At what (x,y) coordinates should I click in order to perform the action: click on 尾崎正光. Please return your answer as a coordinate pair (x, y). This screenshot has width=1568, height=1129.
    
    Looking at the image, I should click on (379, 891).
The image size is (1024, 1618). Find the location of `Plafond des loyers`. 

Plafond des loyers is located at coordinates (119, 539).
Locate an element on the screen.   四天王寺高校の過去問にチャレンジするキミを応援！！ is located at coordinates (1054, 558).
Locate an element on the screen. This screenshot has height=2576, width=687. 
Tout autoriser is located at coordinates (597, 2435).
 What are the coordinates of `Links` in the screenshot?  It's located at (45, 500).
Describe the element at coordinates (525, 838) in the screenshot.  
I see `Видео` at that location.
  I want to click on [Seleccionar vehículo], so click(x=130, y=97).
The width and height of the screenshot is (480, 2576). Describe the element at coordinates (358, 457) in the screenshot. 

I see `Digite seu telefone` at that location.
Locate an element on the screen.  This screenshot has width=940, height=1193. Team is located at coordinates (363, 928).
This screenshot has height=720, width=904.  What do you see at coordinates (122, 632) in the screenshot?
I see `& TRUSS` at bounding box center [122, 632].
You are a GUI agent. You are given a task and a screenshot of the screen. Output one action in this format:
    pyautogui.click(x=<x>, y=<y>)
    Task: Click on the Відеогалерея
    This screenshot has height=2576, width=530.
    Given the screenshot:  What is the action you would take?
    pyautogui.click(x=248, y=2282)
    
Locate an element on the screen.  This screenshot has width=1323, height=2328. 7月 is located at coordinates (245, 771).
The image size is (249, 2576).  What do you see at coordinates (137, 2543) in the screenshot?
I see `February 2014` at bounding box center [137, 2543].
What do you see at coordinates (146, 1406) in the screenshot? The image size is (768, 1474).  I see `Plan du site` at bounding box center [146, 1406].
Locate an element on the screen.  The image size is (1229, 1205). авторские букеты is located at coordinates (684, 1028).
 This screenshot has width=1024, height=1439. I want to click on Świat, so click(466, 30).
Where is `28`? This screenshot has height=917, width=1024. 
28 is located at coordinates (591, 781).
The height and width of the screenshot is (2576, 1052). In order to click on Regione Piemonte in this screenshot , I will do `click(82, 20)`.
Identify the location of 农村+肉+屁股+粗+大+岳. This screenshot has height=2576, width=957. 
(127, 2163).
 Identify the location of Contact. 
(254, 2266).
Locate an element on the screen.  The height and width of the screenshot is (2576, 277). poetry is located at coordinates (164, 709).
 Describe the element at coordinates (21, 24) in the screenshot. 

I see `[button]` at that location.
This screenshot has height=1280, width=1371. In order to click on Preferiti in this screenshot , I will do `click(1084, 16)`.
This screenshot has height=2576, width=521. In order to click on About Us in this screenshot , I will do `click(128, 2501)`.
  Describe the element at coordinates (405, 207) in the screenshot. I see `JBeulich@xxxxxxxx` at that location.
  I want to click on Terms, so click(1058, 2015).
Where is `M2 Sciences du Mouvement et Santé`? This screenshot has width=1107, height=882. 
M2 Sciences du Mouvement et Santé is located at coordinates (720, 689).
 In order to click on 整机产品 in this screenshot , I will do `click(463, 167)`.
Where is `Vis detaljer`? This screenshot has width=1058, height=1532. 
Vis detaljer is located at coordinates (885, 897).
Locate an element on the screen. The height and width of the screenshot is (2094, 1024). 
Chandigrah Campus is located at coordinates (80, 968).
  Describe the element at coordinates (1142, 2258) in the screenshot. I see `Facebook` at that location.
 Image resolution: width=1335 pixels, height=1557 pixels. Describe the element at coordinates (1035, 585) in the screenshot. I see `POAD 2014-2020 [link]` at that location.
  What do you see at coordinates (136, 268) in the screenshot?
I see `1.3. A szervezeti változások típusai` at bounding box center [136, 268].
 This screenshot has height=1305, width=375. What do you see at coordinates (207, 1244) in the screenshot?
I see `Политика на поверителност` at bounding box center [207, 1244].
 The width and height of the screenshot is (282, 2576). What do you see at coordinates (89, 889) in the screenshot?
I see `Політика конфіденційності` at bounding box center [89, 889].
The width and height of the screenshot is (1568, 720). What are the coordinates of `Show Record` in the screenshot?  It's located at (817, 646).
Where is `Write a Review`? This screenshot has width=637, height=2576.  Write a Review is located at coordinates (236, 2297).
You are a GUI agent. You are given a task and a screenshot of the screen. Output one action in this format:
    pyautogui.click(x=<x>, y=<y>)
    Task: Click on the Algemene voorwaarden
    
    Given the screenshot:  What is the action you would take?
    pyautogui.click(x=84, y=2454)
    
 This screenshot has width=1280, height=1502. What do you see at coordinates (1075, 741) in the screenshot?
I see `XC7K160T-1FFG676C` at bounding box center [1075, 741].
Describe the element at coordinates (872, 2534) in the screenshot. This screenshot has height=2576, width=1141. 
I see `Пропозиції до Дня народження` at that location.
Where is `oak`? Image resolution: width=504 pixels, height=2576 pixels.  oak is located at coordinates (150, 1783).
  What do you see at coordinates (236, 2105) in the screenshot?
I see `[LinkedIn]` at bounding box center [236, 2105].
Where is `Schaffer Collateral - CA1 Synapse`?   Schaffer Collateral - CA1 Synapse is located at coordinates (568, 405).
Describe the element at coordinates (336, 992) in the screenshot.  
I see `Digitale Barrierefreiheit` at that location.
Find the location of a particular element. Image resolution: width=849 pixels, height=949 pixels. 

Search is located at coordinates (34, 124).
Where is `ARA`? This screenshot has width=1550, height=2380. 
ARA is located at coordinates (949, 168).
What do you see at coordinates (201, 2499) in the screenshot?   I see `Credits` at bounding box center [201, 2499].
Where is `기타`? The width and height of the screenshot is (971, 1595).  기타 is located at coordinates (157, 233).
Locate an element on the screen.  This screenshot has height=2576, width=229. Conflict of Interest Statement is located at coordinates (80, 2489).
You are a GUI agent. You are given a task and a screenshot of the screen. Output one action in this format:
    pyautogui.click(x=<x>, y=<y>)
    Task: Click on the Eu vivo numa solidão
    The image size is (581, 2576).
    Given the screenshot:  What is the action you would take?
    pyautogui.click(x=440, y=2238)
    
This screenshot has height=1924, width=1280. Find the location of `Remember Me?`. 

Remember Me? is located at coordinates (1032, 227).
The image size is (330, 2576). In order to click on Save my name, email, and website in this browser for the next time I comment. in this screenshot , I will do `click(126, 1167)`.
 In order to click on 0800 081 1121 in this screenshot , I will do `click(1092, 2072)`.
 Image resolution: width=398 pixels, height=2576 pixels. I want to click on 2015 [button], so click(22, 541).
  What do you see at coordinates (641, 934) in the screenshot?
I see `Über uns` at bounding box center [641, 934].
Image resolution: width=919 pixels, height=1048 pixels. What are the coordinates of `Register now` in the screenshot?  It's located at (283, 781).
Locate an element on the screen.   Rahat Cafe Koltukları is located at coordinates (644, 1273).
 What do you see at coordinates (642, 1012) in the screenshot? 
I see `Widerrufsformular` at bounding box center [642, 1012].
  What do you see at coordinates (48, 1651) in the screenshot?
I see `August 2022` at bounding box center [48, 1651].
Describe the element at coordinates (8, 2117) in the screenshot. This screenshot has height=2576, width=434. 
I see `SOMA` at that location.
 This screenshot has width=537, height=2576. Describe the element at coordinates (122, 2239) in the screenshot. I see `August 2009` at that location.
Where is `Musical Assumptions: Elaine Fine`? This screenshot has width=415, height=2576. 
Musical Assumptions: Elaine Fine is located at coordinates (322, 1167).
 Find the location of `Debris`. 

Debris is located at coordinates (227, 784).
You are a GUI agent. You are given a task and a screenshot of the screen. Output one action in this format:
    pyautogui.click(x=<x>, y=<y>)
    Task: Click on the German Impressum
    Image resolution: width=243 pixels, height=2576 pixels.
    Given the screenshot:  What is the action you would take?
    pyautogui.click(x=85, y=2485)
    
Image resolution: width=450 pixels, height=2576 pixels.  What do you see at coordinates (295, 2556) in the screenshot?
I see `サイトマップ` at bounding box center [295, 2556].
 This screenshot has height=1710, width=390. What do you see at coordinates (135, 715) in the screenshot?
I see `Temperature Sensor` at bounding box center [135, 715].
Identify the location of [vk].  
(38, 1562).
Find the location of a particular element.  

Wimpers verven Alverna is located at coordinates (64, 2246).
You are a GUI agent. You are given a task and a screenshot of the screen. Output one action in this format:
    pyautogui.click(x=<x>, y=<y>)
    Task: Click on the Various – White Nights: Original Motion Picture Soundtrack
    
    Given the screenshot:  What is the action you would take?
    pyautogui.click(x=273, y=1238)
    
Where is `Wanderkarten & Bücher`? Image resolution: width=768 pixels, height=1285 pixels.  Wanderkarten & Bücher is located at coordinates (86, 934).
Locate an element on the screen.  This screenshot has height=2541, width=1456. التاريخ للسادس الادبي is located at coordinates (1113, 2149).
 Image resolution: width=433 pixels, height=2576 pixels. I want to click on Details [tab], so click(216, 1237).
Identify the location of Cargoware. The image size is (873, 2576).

### Your assignment
What the task asks for is a word-for-word repeat of the lines above, from the first through the one containing "Task: Click on the Відеогалерея".

### The completed task
At what (x,y) coordinates should I click in order to perform the action: click on 尾崎正光. Please return your answer as a coordinate pair (x, y). This screenshot has width=1568, height=1129.
    
    Looking at the image, I should click on (379, 891).
The image size is (1024, 1618). Find the location of `Plafond des loyers`. 

Plafond des loyers is located at coordinates (119, 539).
Locate an element on the screen.   四天王寺高校の過去問にチャレンジするキミを応援！！ is located at coordinates (1054, 558).
Locate an element on the screen. This screenshot has height=2576, width=687. 
Tout autoriser is located at coordinates (597, 2435).
 What are the coordinates of `Links` in the screenshot?  It's located at (45, 500).
Describe the element at coordinates (525, 838) in the screenshot.  
I see `Видео` at that location.
  I want to click on [Seleccionar vehículo], so click(x=130, y=97).
The width and height of the screenshot is (480, 2576). Describe the element at coordinates (358, 457) in the screenshot. 

I see `Digite seu telefone` at that location.
Locate an element on the screen.  This screenshot has width=940, height=1193. Team is located at coordinates (363, 928).
This screenshot has height=720, width=904.  What do you see at coordinates (122, 632) in the screenshot?
I see `& TRUSS` at bounding box center [122, 632].
You are a GUI agent. You are given a task and a screenshot of the screen. Output one action in this format:
    pyautogui.click(x=<x>, y=<y>)
    Task: Click on the Відеогалерея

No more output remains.